“The Smiths” were born and raised here, and have just bought a brand new house. Should they pay a special tax over and above what you pay to have their child in public school? “The Jones” just downsized into a brand new retirement villa. Should they pay a special school tax? Or road tax? Or parks tax?
You may hear that Impact Fees (a local government tax on new construction to fund off-site public capital facilities such as roads, parks and schools) “make new growth pay its way.” But in Guilford County 68% of new homes, 65% of new apartments, and 84% of new office space is purchased or leased by EXISTING residents and businesses, not newcomers.
You may hear that impact fees “make developers pay.” But in reality, just like the cost of bricks, lumber and permits, impact fees are passed on to the consumer in the sale price.
You may hear that “residential development does not pay for itself,” but this is simply not true. Economist Dr. Don Jud studied the 2004 economic impact of real estate development in Guilford County and found that the average new single family home in Guilford County pays 16% more in property taxes than existing homes. And new development also already pays for all “on-site” and “at-site” infrastructure, such as streets, water and sewer lines, stormwater ponds, street lights, traffic lights and turn lanes. Many developments also provide recreation facilities that relieve burdens on public facilities.
Impact “fees” are a discriminatory tax on one small segment of the community: people who buy or rent new construction. Why single out construction customers to pay for public infrastructure? We don’t make Harris Teeter pay into the food stamp program. We don’t make newspapers give free advertising space for government legal ads. We don’t make families with kids in school pay extra for public schools.

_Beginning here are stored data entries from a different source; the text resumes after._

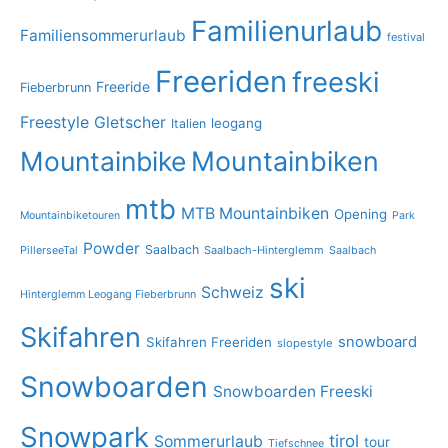
Familienurlaub
Familiensommerurlaub
festival
Freeriden
freeski
Freeride
Fieberbrunn
Freestyle
Gletscher
leogang
Italien
Mountainbike
Mountainbiken
mtb
MTB Mountainbiken
Opening
Mountainbiketouren
Park
Powder
Saalbach
PillerseeTal
Saalbach-Hinterglemm
Saalbach
ski
Schweiz
Hinterglemm Leogang Fieberbrunn
Skifahren
snowboard
Skifahren Freeriden
slopestyle
Snowboarden
Snowboarden Freeski
Snowpark
tirol
Sommerurlaub
tour
Tiefschnee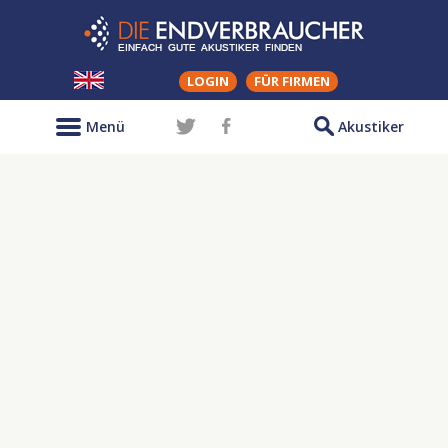
LOGIN
FÜR FIRMEN
Menü
Akustiker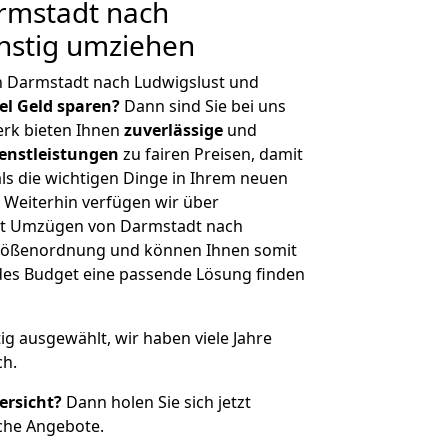
rmstadt nach
nstig umziehen
n Darmstadt nach Ludwigslust und
iel Geld sparen?
Dann sind Sie bei uns
erk bieten Ihnen
zuverlässige
und
enstleistungen
zu fairen Preisen, damit
als die wichtigen Dinge in Ihrem neuen
eiterhin verfügen wir über
it Umzügen von Darmstadt nach
 Größenordnung und können Ihnen somit
edes Budget eine passende Lösung finden
tig ausgewählt, wir haben viele Jahre
ch.
ersicht?
Dann holen Sie sich jetzt
che Angebote.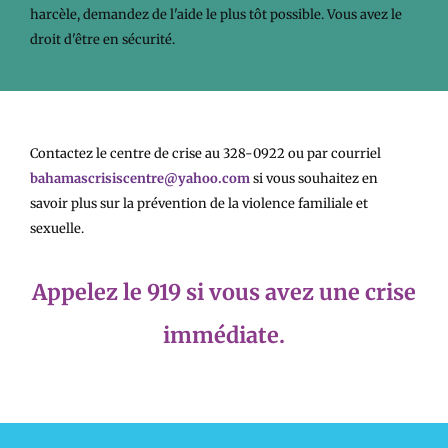
harcèle, demandez de l'aide le plus tôt possible. Vous avez le
droit d'être en sécurité.
Contactez le centre de crise au 328-0922 ou par courriel
bahamascrisiscentre@yahoo.com
si vous souhaitez en
savoir plus sur la prévention de la violence familiale et
sexuelle.
Appelez le 919 si vous avez une crise
immédiate.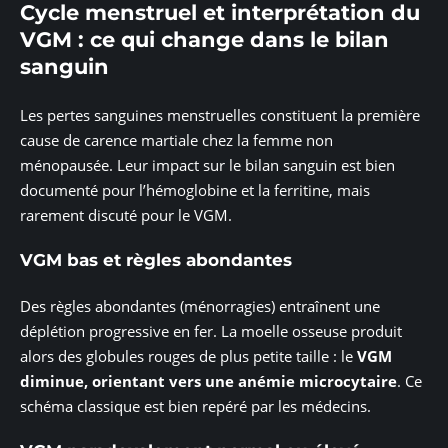
Cycle menstruel et interprétation du
VGM : ce qui change dans le bilan
sanguin
Les pertes sanguines menstruelles constituent la première
cause de carence martiale chez la femme non
ménopausée. Leur impact sur le bilan sanguin est bien
documenté pour l’hémoglobine et la ferritine, mais
rarement discuté pour le VGM.
VGM bas et règles abondantes
Des règles abondantes (ménorragies) entraînent une
déplétion progressive en fer. La moelle osseuse produit
alors des globules rouges de plus petite taille : le
VGM
diminue, orientant vers une anémie microcytaire
. Ce
schéma classique est bien repéré par les médecins.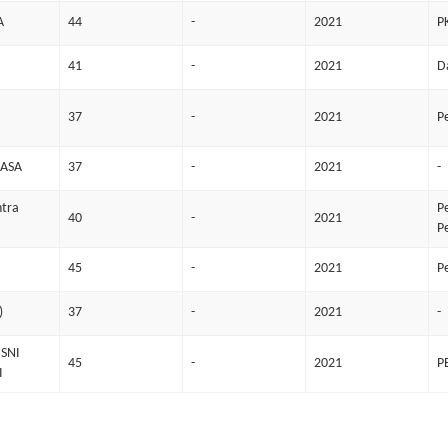
A
44
-
2021
P
41
-
2021
D
37
-
2021
P
KASA
37
-
2021
-
ntra
P
40
-
2021
P
45
-
2021
P
)
37
-
2021
-
USNI
45
-
2021
P
I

Impact fees hurt affordable housing. Because impact fees cannot be scaled based on house size or price, they place a disproportionate burden on lower-income households. They increase down payment requirements and closing costs, which are based on a percentage of the sale price. A $1,000 impact fee adds $1,300 to the sales price of a home, and costs the buyer $2500 over the life of a 30year 5% mortgage.
Impact fees never eliminate keep taxes down because they never amount to enough to pay for all new capital facility needs. They also can’t be used for maintenance or operation, retrofit or replacement, or to fill a backlog of infrastructure needs. But they can erode public support for bonds to do these things.
There are other options that provide a more predictable, stable, and fair means of providing for infrastructure, such as revenue bonds, local option sales taxes, and special tax districts. Simply put, public infrastructure that benefits everybody should be paid for by the public at large.
Other Things You Need to Know About Impact Fees:
• Small projects or affordable housing projects cannot be legally exempted from impact fees.
• Impact fees can hurt economic development efforts and can actually exacerbate “sprawl”, as rising real estate prices send consumers to the next jurisdiction for lower prices.
• The local government must intend to and show how it will fund the construction, operation, and maintenance of existing and planned facilities to the same level of service that new development is being asked to fund through impact fees.
• Impact fees are not bondable because development is too cyclical to be a reliable revenue source.
• The State Legislature must grant statutory authority for impact fee programs.
• Impact fee programs must provide for variance procedures; vesting; allocation of interest; establishment of levels of service; exclusion of pre-existing deficiencies; establishment of zones within which fees collected must be spent; an examination of the use of all other funding sources available to the local government; credits for all other taxes paid, including future payments to cover bonded debt, in order to avoid illegal double taxation; and refunds if fees aren’t spent in a “reasonable” time frame, usually a 5-year CIP window.